One day a friend visited the writer and found him totally depressed. Joyce explained that he couldn't finish some book he was writing.

'So how much have you written yet?', the friend asked.

'Seven words', Joyce replied.

'It's not that bad', the friend tried to console him.

'Maybe, but I still don't know in what order I should put them', said the writer.

Anecdote Alexandre Dumas – French writer (1802 – 1870)

One day the writer's son found him reading some book that seemed to absorb him completely. Curious, he asked him what book was it.

'It's a really fascinating novel!', the writer said. 'I can't wait to find out what finally happens to the characters.'

'And who's the author?', asked his son.

'Me! I wrote it myself!", said the writer.

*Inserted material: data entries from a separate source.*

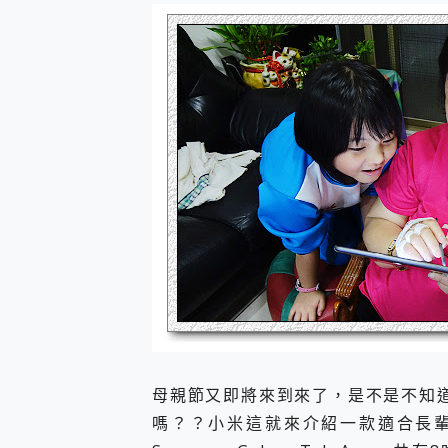
防窺黑科技 Galaxy S2
AI 支付 一錶搞定大小事 Xiao
超驚艷 讓人一眼就愛上 LENOV
美到讓人超想擁有 moto pad 
好用的 EaseUS Parti
一鍵修復模糊影片、舊照的 AI 
小朋友才做選擇 投影機 RG
式生活新體驗
外型超吸晴~ 給您絕佳操控體驗 
開箱~變身「蜘蛛人」椅子軍師
iPhone 17 系列 有認
DJI Osmo Pocket 3
小巧好吸不擋鏡頭 有Qi2認證
會走動的冷暖氣 SONY RE
寶可夢飛人外掛iToolab An
百倍變焦實測~ vivo X200
超好用的 PLAUD NoteP
COMPUTEX 2025 來
母親節又即將來到來了，是不是不知
自帶線的 有線無線都能充 ONP
嗎？？小米這就來介紹一款適合長
飛利浦 JS7310 ⚡【
是螢幕也是電視! 一機超多用途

Anecdote Theodore Roosevelt – The twenty-sixth President of the United States (1858 – 1919)

While delivering a campaign speech one day Theodore Roosevelt was interrupted by a heckler: “I’m a Democrat!” the man shouted.
“May I ask the gentleman,” Roosevelt replied, quieting the crowd, “why he is a Democrat?”
“My grandfather was a Democrat,” the man replied, “my father was a Democrat and I am a Democrat.”
“My friend,” Roosevelt interjected, moving in for the kill, “suppose your grandfather had been a jackass and your father was a jackass. What would you then be?”
Alas, Roosevelt was thwarted by the quick-witted heckler, who promptly replied: “A Republican!”

Anecdote Lyndon Johnson – The thirty-sixth President of the United States (1908 – 1973)

Lyndon Johnson was fond of differentiating between two kinds of speeches: "The Mother Hubbard speech, which, like the garment, covers everything but touches nothing; and the French bathing suit speech, which covers only the essential points."

Anecdote Richard Nixon – The thirty-seventh President of the United Sates (1913 – 1994)

Shortly after the Watergate story broke, Richard Nixon was asked by British television interviewer David Frost to explain his approval of such illegal activities as burglary and the unauthorized opening of mail. "Well," Nixon boldly replied, "when the president does it, that means it is not illegal."

Anecdote Ronald Reagan – The fortieth President of the United Sates (1911 – 2004)

The latter portion of Jimmy Carter’s presidency was plagued by recession. The American economy did not pick up again until Ronald Reagan had assumed the helm (in the early 1980s).
“Depression is when you are out of work,” Reagan declared after taking office. “Recession is when your neighbor is out of work…”
And a recovery? “A recovery is when Jimmy Carter is out of work!